» Task details: Give back only the lines in the records below from the one with "Déposer immédiatement dans un" to the one with "Verifica os LEDs", both inclusive, word for word.

» Record set:
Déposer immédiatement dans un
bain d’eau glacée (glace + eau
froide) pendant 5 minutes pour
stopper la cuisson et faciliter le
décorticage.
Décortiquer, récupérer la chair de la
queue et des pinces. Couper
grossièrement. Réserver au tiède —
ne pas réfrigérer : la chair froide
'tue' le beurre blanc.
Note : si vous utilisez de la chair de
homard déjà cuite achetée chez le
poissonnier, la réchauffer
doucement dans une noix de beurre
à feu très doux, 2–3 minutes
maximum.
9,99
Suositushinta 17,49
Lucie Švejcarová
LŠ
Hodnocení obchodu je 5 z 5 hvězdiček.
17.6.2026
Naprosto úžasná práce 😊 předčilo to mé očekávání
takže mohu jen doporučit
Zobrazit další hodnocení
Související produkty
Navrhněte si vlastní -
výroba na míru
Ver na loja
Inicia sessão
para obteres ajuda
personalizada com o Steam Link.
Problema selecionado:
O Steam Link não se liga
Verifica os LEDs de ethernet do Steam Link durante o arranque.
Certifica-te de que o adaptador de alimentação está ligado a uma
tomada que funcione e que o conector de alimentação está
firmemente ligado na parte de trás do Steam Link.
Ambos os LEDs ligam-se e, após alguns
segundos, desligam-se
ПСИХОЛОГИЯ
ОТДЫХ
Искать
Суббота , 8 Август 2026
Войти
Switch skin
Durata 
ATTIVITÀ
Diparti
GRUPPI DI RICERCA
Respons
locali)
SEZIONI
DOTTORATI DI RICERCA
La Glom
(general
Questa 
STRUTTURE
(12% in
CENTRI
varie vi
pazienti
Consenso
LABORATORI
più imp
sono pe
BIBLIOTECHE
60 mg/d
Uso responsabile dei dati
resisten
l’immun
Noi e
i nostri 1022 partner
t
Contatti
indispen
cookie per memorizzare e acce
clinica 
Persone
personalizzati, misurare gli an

==

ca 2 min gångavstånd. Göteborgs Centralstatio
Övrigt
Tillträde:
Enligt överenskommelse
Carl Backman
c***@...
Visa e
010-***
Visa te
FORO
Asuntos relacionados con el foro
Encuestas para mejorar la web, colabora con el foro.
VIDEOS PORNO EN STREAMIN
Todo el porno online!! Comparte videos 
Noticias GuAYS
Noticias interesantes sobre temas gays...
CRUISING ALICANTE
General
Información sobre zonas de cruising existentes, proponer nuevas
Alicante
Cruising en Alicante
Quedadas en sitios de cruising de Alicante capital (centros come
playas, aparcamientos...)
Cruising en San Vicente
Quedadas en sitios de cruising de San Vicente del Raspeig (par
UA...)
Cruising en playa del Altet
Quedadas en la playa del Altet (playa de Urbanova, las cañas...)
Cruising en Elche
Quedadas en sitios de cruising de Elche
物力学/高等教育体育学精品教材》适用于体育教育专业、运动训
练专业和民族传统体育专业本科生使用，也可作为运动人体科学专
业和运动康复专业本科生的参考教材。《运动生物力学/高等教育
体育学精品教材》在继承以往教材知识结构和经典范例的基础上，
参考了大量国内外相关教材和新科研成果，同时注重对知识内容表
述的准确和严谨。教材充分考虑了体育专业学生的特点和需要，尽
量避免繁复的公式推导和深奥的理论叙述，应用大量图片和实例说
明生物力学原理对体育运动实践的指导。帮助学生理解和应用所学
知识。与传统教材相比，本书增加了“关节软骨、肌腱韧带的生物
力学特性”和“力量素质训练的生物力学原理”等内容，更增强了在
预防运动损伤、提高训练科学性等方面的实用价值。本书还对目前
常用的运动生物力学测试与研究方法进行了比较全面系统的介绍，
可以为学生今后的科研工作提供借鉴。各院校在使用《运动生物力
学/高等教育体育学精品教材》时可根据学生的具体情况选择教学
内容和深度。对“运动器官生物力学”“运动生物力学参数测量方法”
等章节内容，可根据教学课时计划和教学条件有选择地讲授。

--

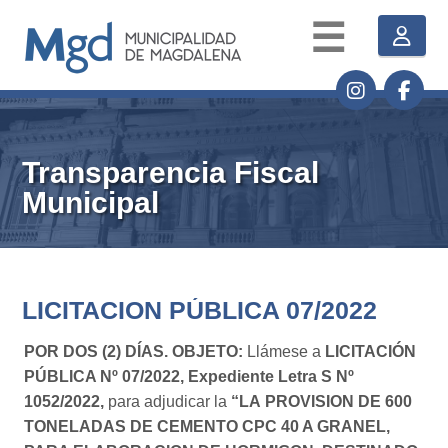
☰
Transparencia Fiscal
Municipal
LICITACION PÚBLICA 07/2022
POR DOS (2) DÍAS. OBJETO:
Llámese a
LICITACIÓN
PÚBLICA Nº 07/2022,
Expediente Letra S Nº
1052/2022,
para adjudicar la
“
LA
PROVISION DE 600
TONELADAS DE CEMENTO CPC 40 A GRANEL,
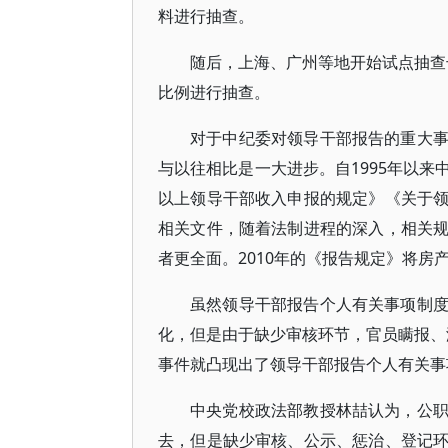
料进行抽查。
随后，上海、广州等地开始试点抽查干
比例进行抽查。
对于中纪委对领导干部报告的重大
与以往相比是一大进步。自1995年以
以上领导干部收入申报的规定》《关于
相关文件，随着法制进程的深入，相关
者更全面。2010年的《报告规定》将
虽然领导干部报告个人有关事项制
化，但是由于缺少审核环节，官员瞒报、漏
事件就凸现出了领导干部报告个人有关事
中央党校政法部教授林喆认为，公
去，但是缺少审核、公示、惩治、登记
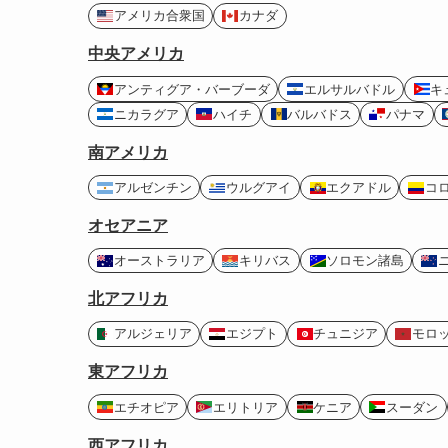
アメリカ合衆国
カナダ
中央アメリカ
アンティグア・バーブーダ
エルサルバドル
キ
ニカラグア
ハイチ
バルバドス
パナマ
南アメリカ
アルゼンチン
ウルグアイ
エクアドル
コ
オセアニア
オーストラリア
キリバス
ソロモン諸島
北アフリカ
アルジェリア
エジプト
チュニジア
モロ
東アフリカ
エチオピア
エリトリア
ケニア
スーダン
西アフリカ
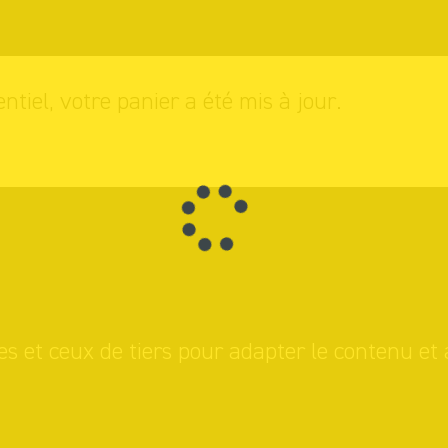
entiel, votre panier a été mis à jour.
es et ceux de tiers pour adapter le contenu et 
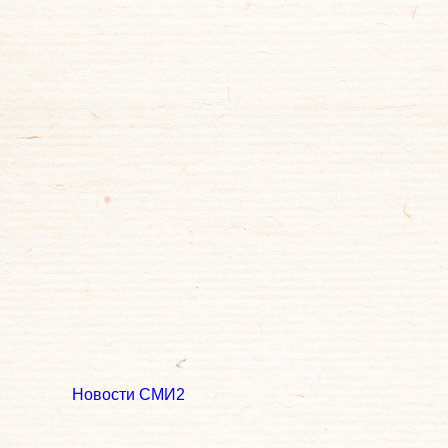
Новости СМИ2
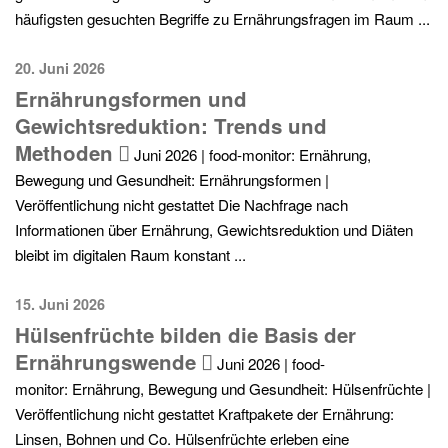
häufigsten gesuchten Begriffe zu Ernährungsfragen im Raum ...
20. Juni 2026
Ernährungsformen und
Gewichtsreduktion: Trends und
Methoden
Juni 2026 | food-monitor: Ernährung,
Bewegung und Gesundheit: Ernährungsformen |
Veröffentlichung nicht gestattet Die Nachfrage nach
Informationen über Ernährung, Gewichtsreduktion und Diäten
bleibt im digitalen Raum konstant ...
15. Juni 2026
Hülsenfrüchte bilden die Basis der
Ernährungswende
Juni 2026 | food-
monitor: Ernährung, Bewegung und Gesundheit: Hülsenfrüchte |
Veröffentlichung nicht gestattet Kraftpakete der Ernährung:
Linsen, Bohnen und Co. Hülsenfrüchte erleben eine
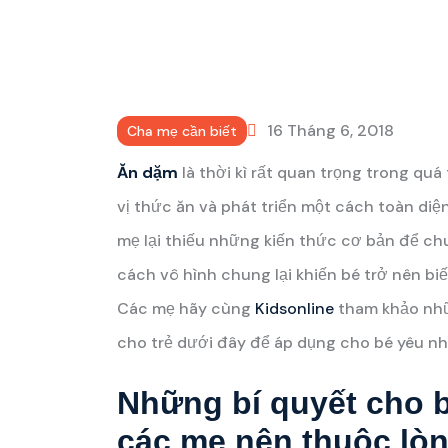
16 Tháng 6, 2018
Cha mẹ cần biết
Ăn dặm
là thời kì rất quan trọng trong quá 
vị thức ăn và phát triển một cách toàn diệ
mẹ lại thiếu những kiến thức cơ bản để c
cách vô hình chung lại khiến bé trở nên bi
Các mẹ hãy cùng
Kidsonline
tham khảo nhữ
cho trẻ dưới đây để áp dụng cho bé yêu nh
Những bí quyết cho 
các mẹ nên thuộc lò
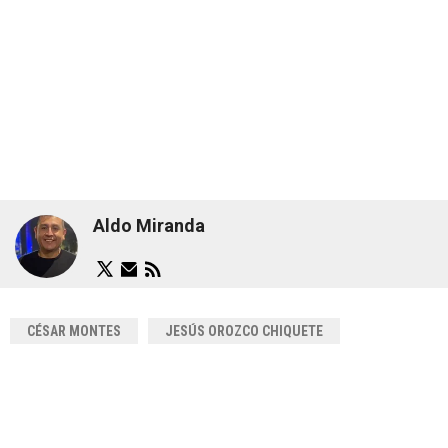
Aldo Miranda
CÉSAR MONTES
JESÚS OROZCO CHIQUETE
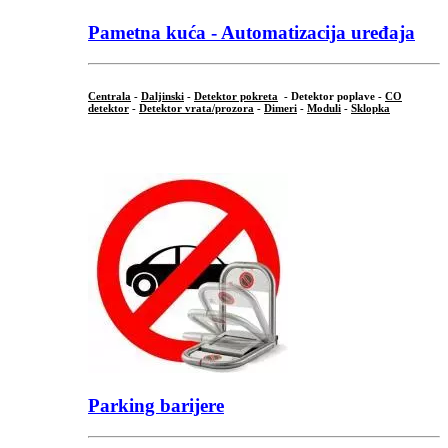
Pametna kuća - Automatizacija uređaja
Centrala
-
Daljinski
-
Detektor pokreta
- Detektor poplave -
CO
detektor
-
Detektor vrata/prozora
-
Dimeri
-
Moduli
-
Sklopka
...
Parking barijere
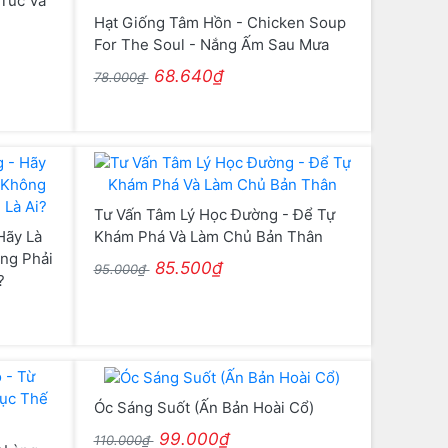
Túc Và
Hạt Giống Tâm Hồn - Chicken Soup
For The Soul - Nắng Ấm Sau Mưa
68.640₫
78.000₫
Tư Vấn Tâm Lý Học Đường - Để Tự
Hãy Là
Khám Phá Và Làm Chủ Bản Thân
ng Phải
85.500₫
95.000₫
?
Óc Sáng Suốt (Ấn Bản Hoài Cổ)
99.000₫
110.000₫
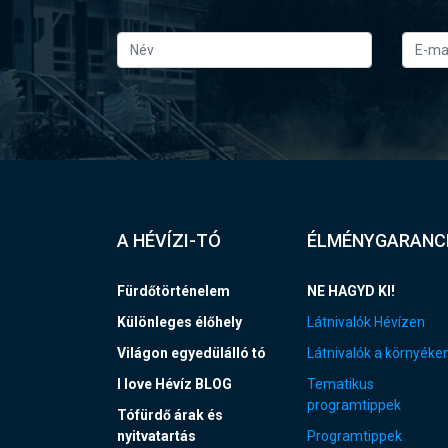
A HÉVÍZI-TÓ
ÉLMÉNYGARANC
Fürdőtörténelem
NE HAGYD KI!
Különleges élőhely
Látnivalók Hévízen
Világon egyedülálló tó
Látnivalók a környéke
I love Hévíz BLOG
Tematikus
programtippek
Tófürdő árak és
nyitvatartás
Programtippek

» Task solution:
Déposer immédiatement dans un
bain d’eau glacée (glace + eau
froide) pendant 5 minutes pour
stopper la cuisson et faciliter le
décorticage.
Décortiquer, récupérer la chair de la
queue et des pinces. Couper
grossièrement. Réserver au tiède —
ne pas réfrigérer : la chair froide
'tue' le beurre blanc.
Note : si vous utilisez de la chair de
homard déjà cuite achetée chez le
poissonnier, la réchauffer
doucement dans une noix de beurre
à feu très doux, 2–3 minutes
maximum.
9,99
Suositushinta 17,49
Lucie Švejcarová
LŠ
Hodnocení obchodu je 5 z 5 hvězdiček.
17.6.2026
Naprosto úžasná práce 😊 předčilo to mé očekávání
takže mohu jen doporučit
Zobrazit další hodnocení
Související produkty
Navrhněte si vlastní -
výroba na míru
Ver na loja
Inicia sessão
para obteres ajuda
personalizada com o Steam Link.
Problema selecionado:
O Steam Link não se liga
Verifica os LEDs de ethernet do Steam Link durante o arranque.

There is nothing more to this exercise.